From 93a9d32288a0087227d6563b7a9b6dc1e0343a0a Mon Sep 17 00:00:00 2001
From: Eric Liang <ekhliang@gmail.com>
Date: Tue, 4 Dec 2018 17:36:06 -0800
Subject: [PATCH] [docs] Switch docs to use rllib train instead of train.py

---
 README.rst                                  |  8 +++---
 doc/source/example-a3c.rst                  |  2 +-
 doc/source/example-evolution-strategies.rst |  4 +--
 doc/source/example-policy-gradient.rst      |  2 +-
 doc/source/rllib-training.rst               | 27 +++++++++++----------
 python/ray/rllib/scripts.py                 |  2 +-
 6 files changed, 23 insertions(+), 22 deletions(-)
diff --git a/README.rst b/README.rst
index 7e50123d9..5fd892f95 100644
--- a/README.rst
+++ b/README.rst
@@ -41,12 +41,12 @@ Example Use
 
 Ray comes with libraries that accelerate deep learning and reinforcement learning development:
 
-- `Ray Tune`_: Hyperparameter Optimization Framework
-- `Ray RLlib`_: Scalable Reinforcement Learning
+- `Tune`_: Hyperparameter Optimization Framework
+- `RLlib`_: Scalable Reinforcement Learning
 - `Distributed Training <http://ray.readthedocs.io/en/latest/distributed_sgd.html>`__
 
-.. _`Ray Tune`: http://ray.readthedocs.io/en/latest/tune.html
-.. _`Ray RLlib`: http://ray.readthedocs.io/en/latest/rllib.html
+.. _`Tune`: http://ray.readthedocs.io/en/latest/tune.html
+.. _`RLlib`: http://ray.readthedocs.io/en/latest/rllib.html
 
 Installation
 ------------
diff --git a/doc/source/example-a3c.rst b/doc/source/example-a3c.rst
index 23a6a3e15..47378fce9 100644
--- a/doc/source/example-a3c.rst
+++ b/doc/source/example-a3c.rst
@@ -29,7 +29,7 @@ You can run the code with
 
 .. code-block:: bash
 
-  python/ray/rllib/train.py --env=Pong-ram-v4 --run=A3C --config='{"num_workers": N}'
+  rllib train --env=Pong-ram-v4 --run=A3C --config='{"num_workers": N}'
 
 Reinforcement Learning
 ----------------------
diff --git a/doc/source/example-evolution-strategies.rst b/doc/source/example-evolution-strategies.rst
index 8f613b08d..d048d261f 100644
--- a/doc/source/example-evolution-strategies.rst
+++ b/doc/source/example-evolution-strategies.rst
@@ -18,13 +18,13 @@ on the ``Humanoid-v1`` gym environment.
 
 .. code-block:: bash
 
-  python/ray/rllib/train.py --env=Humanoid-v1 --run=ES
+  rllib train --env=Humanoid-v1 --run=ES
 
 To train a policy on a cluster (e.g., using 900 workers), run the following.
 
 .. code-block:: bash
 
-  python ray/python/ray/rllib/train.py \
+  rllib train \
       --env=Humanoid-v1 \
       --run=ES \
       --redis-address=<redis-address> \
diff --git a/doc/source/example-policy-gradient.rst b/doc/source/example-policy-gradient.rst
index 3fccb992a..9b5857504 100644
--- a/doc/source/example-policy-gradient.rst
+++ b/doc/source/example-policy-gradient.rst
@@ -21,7 +21,7 @@ Then you can run the example as follows.
 
 .. code-block:: bash
 
-  python/ray/rllib/train.py --env=Pong-ram-v4 --run=PPO
+  rllib train --env=Pong-ram-v4 --run=PPO
 
 This will train an agent on the ``Pong-ram-v4`` Atari environment.
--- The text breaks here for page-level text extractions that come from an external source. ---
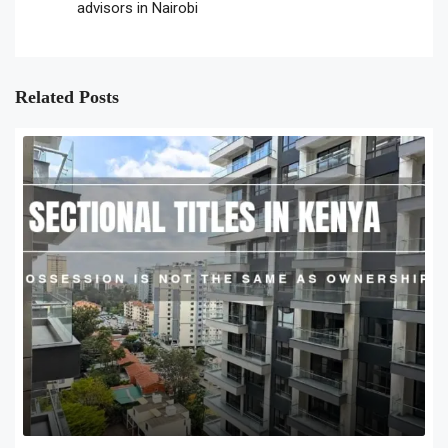
advisors in Nairobi
Related Posts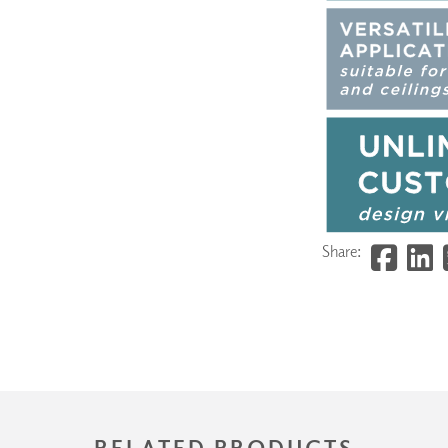
Share:
RELATED PRODUCTS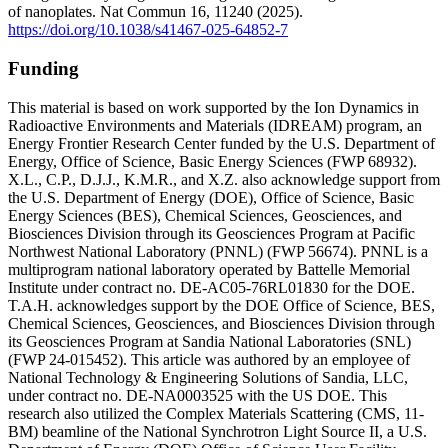
of nanoplates. Nat Commun 16, 11240 (2025).
https://doi.org/10.1038/s41467-025-64852-7
Funding
This material is based on work supported by the Ion Dynamics in
Radioactive Environments and Materials (IDREAM) program, an
Energy Frontier Research Center funded by the U.S. Department of
Energy, Office of Science, Basic Energy Sciences (FWP 68932).
X.L., C.P., D.J.J., K.M.R., and X.Z. also acknowledge support from
the U.S. Department of Energy (DOE), Office of Science, Basic
Energy Sciences (BES), Chemical Sciences, Geosciences, and
Biosciences Division through its Geosciences Program at Pacific
Northwest National Laboratory (PNNL) (FWP 56674). PNNL is a
multiprogram national laboratory operated by Battelle Memorial
Institute under contract no. DE-AC05-76RL01830 for the DOE.
T.A.H. acknowledges support by the DOE Office of Science, BES,
Chemical Sciences, Geosciences, and Biosciences Division through
its Geosciences Program at Sandia National Laboratories (SNL)
(FWP 24-015452). This article was authored by an employee of
National Technology & Engineering Solutions of Sandia, LLC,
under contract no. DE-NA0003525 with the US DOE. This
research also utilized the Complex Materials Scattering (CMS, 11-
BM) beamline of the National Synchrotron Light Source II, a U.S.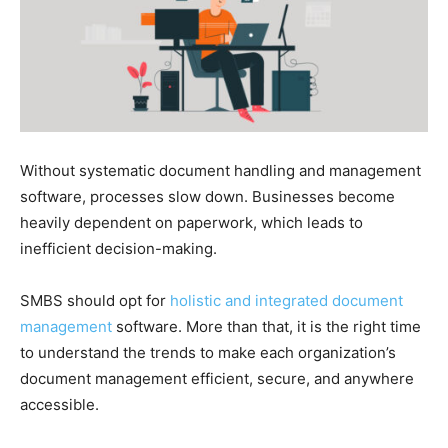
Without systematic document handling and management
software, processes slow down. Businesses become
heavily dependent on paperwork, which leads to
inefficient decision-making.
SMBS should opt for
holistic and integrated document
management
software. More than that, it is the right time
to understand the trends to make each organization’s
document management efficient, secure, and anywhere
accessible.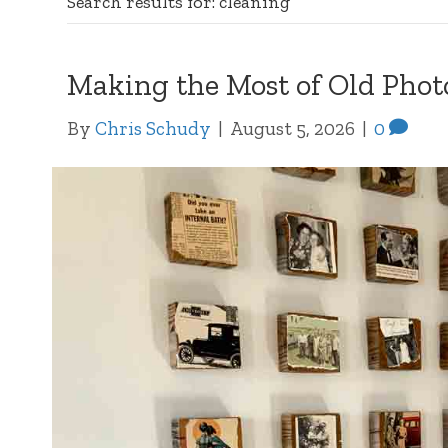
Search results for: cleaning
Making the Most of Old Phot
By
Chris Schudy
|
August 5, 2026
|
0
You can also
 try passing in the ``Pong-v0`` environment or the ``CartPole-v0`` environment.
diff --git a/doc/source/rllib-training.rst b/doc/source/rllib-training.rst
index e647b0a27..4b6630090 100644
--- a/doc/source/rllib-training.rst
+++ b/doc/source/rllib-training.rst
@@ -10,11 +10,11 @@ be trained, checkpointed, or an action computed.
 
 .. image:: rllib-api.svg
 
-You can train a simple DQN agent with the following command
+You can train a simple DQN agent with the following command:
 
 .. code-block:: bash
 
-    python ray/python/ray/rllib/train.py --run DQN --env CartPole-v0
+    rllib train --run DQN --env CartPole-v0
 
 By default, the results will be logged to a subdirectory of ``~/ray_results``.
 This subdirectory will contain a file ``params.json`` which contains the
@@ -26,10 +26,12 @@ training process with TensorBoard by running
 
      tensorboard --logdir=~/ray_results
 
-The ``train.py`` script has a number of options you can show by running
+The ``rllib train`` command (same as the ``train.py`` script in the repo) has a number of options you can show by running:
 
 .. code-block:: bash
 
+    rllib train --help
+    -or-
     python ray/python/ray/rllib/train.py --help
 
 The most important options are for choosing the environment
@@ -42,16 +44,16 @@ Evaluating Trained Agents
 
 In order to save checkpoints from which to evaluate agents,
 set ``--checkpoint-freq`` (number of training iterations between checkpoints)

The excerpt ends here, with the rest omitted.